9 Oral - Platform Session 1 Complex Traits
Wednesday June 08, 10:00 AM - 10:15 AM

Improving Phenotype Prediction by Learning Patterns of Sharing across Multiple Phenotypes


Authors:
Fabio Morgante 1,2; Gao Wang 3,4; Yuxin Zou 5; Abhishek Sarkar 4; Peter Carbonetto 4; Yang Li 2,4; Matthew Stephens 4,5

Affiliations:
1) Center for Human Genetics, Department of Genetics and Biochemistry, Clemson University, Greenwood, SC; 2) Section of Genetic Medicine, Department of Medicine, University of Chicago, Chicago, IL; 3) Department of Neurology, Columbia University, New York City, NY; 4) Department of Human Genetics, University of Chicago, Chicago, IL; 5) Department of Statistics, University of Chicago, Chicago, IL

Keywords:
Theory & Method Development

Predicting phenotypes from genotypes is a fundamental task in quantitative genetics. While phenotype prediction was pioneered in agricultural breeding for selection purpose, it has recently become important in human genetics as well. In fact, predicting disease risk and other medically relevant phenotypes via Polygenic Risk Scores (PRS) is one of the main goals of precision medicine.

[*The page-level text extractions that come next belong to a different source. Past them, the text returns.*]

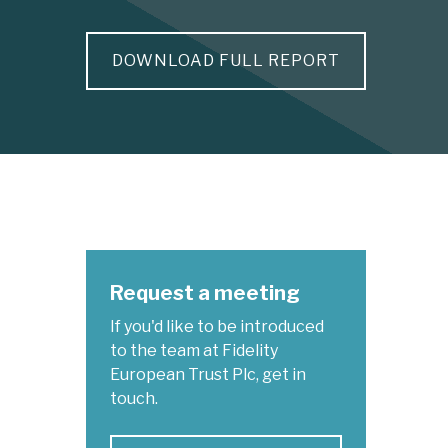
DOWNLOAD FULL REPORT
Request a meeting
If you'd like to be introduced
to the team at Fidelity
European Trust Plc, get in
touch.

With technological advances, it is now possible to measure multiple phenotypes in large samples. Multiple phenotypes can share their genetic component; therefore, modeling these phenotypes jointly may improve prediction accuracy by leveraging the shared effects across such phenotypes. However, effects can be shared across phenotypes in a variety of ways, so computationally efficient statistical methods are needed that can accurately and flexibly capture patterns of effect sharing.

Here, we describe new Bayesian multivariate regression methods that, by using flexible priors, are able to model many different patterns of effect sharing and specificity across phenotypes. We evaluated our methods in their ability to predict gene expression in multiple tissues using simulations with different patterns of effect sharing across tissues and genomic heritabilities. The results suggest that these new methods can predict better than existing univariate and multivariate methods, while also being computationally efficient. We then sought to replicate those results on real data by analyzing the Genotype Tissue Expression (GTEx) project data. We showed that our methods improve prediction performance on average for all the tissues, especially for those groups of tissues where shared effects have been previously described.

While gene expression prediction was used as an application, our methods are general multivariate regression methods that can be used for any multi-phenotype applications, including PRS computation and breeding value prediction. Thus, our methods have the potential to provide improvements across fields and organisms.